Through my 24 years, I've seen many things in the sports world. Not many have matched the significance of what I'm about to chronicle; and in retrospect, I take greater pride today having been a small part of it than I ever have in the 22 months since it happened.
Eight days after one impressive streak ended when Brett Favre was ruled inactive against the Giants in a decision that ended the Vikings quarterback's run of 297 consecutive starts, another run was extended and became the most prolific of its kind in any sport in Hartford, Connecticut last night; when the University of Connecticut women's basketball team; a program that has been on top of its world since 1995, (back in the days of Rebecca Lobo and Jennifer Rizzotti) defeated Florida State 93-62 for the Lady Huskies' 89th consecutive win, breaking the long-standing record held by John Wooden's UCLA men's basketball team since 1974 as the longest winning streak in college basketball. Although Wooden was unfortunately not there to see it since he passed away in June, his grandson was; and Greg Wooden stated that his grandfather would have been honored to see a women's team break the record, because the legendary coach felt that the best basketball was played on that level.
UConn has had many names and faces over the years; a Who's Who of the WNBA that includes names like Lobo, Rizzotti, Nykesha Sales, Swin Cash, Sue Bird, Diana Taurasi, Tina Charles and Maya Moore. Moore may still be a senior and the likely top pick in the WNBA draft after this season; but she is already the school's all-time leading scorer and a simple pleasure to watch, and that was before she went off for 41 against the Seminoles last night. Upon hearing of the victory last night and watching the highlights on SportsCenter this morning, I immediately looked back to the night of February 11, 2009; which now stands as one of the two greatest moments in my young broadcasting career, and one that is by far the most historic.

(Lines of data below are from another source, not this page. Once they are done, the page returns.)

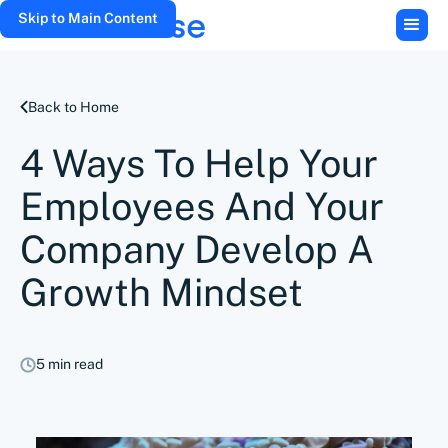
Skip to Main Content
Back to Home
4 Ways To Help Your
Employees And Your
Company Develop A
Growth Mindset
5 min read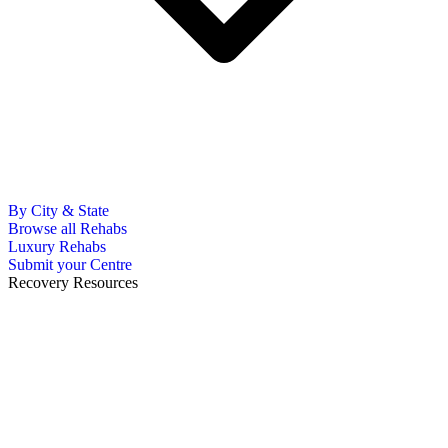
By City & State
Browse all Rehabs
Luxury Rehabs
Submit your Centre
Recovery Resources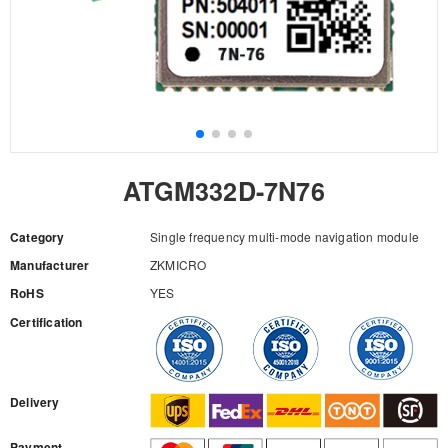
ATGM332D-7N76
Category
Single frequency multi-mode navigation module
Manufacturer
ZKMICRO
RoHS
YES
Certification
RFQ
Delivery
Payment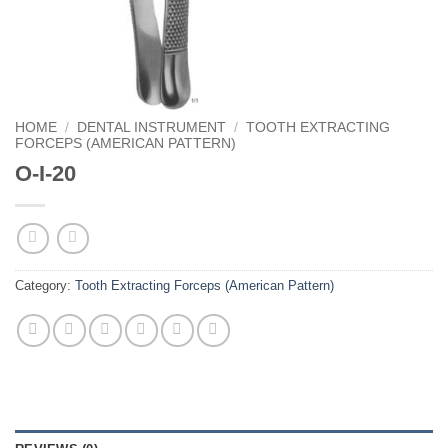
HOME
/
DENTAL INSTRUMENT
/
TOOTH EXTRACTING
FORCEPS (AMERICAN PATTERN)
O-I-20
Category:
Tooth Extracting Forceps (American Pattern)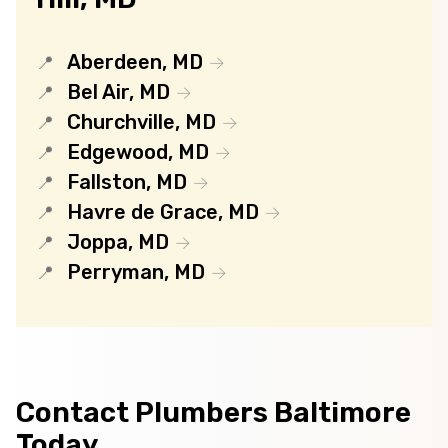
Aberdeen, MD
Bel Air, MD
Churchville, MD
Edgewood, MD
Fallston, MD
Havre de Grace, MD
Joppa, MD
Perryman, MD
Contact Plumbers Baltimore
Today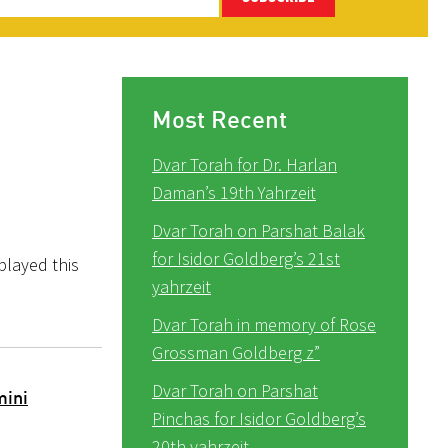
Most Recent
Dvar Torah for Dr. Harlan
Daman’s 19th Yahrzeit
Dvar Torah on Parshat Balak
for Isidor Goldberg’s 21st
layed this
yahrzeit
Dvar Torah in memory of Rose
Grossman Goldberg z”
Dvar Torah on Parshat
mini
Pinchas for Isidor Goldberg’s
20th yahrzeit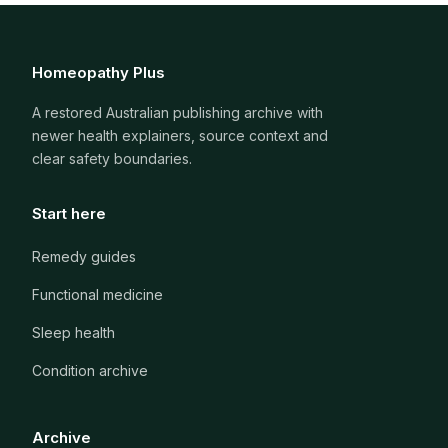
Homeopathy Plus
A restored Australian publishing archive with
newer health explainers, source context and
clear safety boundaries.
Start here
Remedy guides
Functional medicine
Sleep health
Condition archive
Archive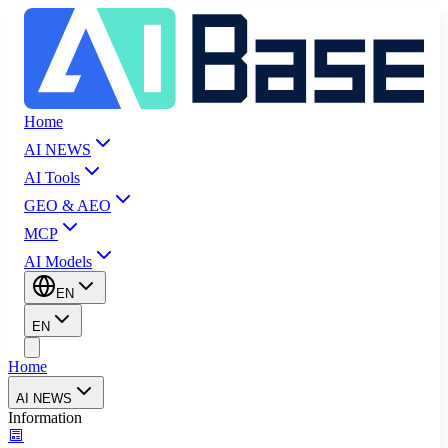
Home
AI NEWS
AI Tools
GEO & AEO
MCP
AI Models
EN
EN
Home
AI NEWS
Information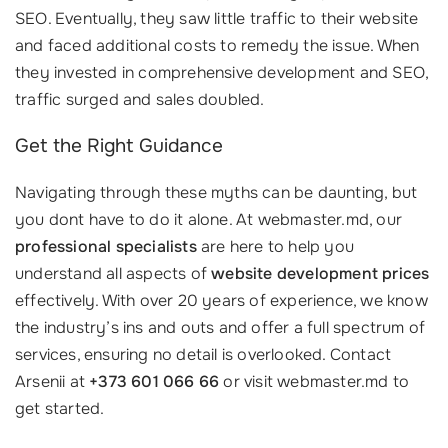
SEO. Eventually, they saw little traffic to their website
and faced additional costs to remedy the issue. When
they invested in comprehensive development and SEO,
traffic surged and sales doubled.
Get the Right Guidance
Navigating through these myths can be daunting, but
you dont have to do it alone. At webmaster.md, our
professional specialists
are here to help you
understand all aspects of
website development prices
effectively. With over 20 years of experience, we know
the industry’s ins and outs and offer a full spectrum of
services, ensuring no detail is overlooked. Contact
Arsenii at
+373 601 066 66
or visit webmaster.md to
get started.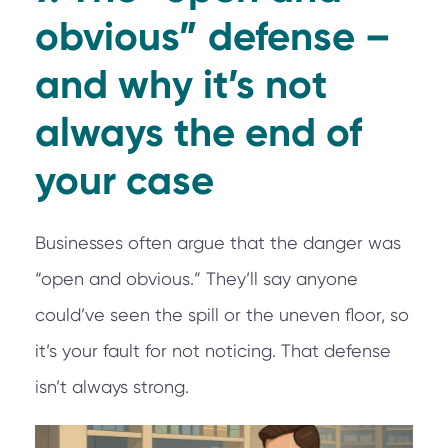
obvious” defense –
and why it’s not
always the end of
your case
Businesses often argue that the danger was
“open and obvious.” They’ll say anyone
could’ve seen the spill or the uneven floor, so
it’s your fault for not noticing. That defense
isn’t always strong.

On that night, top-ranked (not surprisingly, of course) UConn came to Carnesecca Arena to face my alma mater of St. John's in a Big East game that I had the honor of doing play-by-play for on WSJU Radio. Despite having graduated two months prior to the contest, I was still the student station's sports director, and had looked forward to doing this game since the 2008-09 schedule was released simply because of the mystique and excellence UConn had come to be known for was making its way to the corner of Union and Utopia. Needless to say, the broadcast is among my personal favorites for both significance and quality; but that's not the point here. What matters now is that I was on hand for a piece of history, and this feeling was shared by my colleague Reginald Bazile, who handled color commentary alongside me that night. UConn defeated St. John's 77-64 on a night where Moore had a double-double, posting 20 points and 11 rebounds to go with 21 each from Tina Charles and Renee Montgomery. Aside from the glitz and glamour that was the Lady Huskies, the most impressive part of that night occurred just by looking into the stands at Carnesecca, which were more than halfway filled with a sea of blue and white, thus making it a de facto home game for UConn. That was the moment in which I truly appreciated this program and how far it has come. Forget about the fact that this team hasn't tasted defeat since April of 2008, the fact that their fans traveled well and took over an arena was enough for me to see just how much of an impact this team has had, and it is clearly a local, if not national treasure to the college basketball and sports worlds.
Now as the 89th consecutive victory has been celebrated, it is my hope as a fan and media member that the Lady Huskies will continue their run, maybe even getting to 100; because it is clearly the most exciting occurrence I've ever been on hand to experience; and if you're in any way affected by the simple thrills that organized sports evoke from the human emotional landscape, you will feel the same way after watching a UConn women's game.
This streak and these players truly are something special.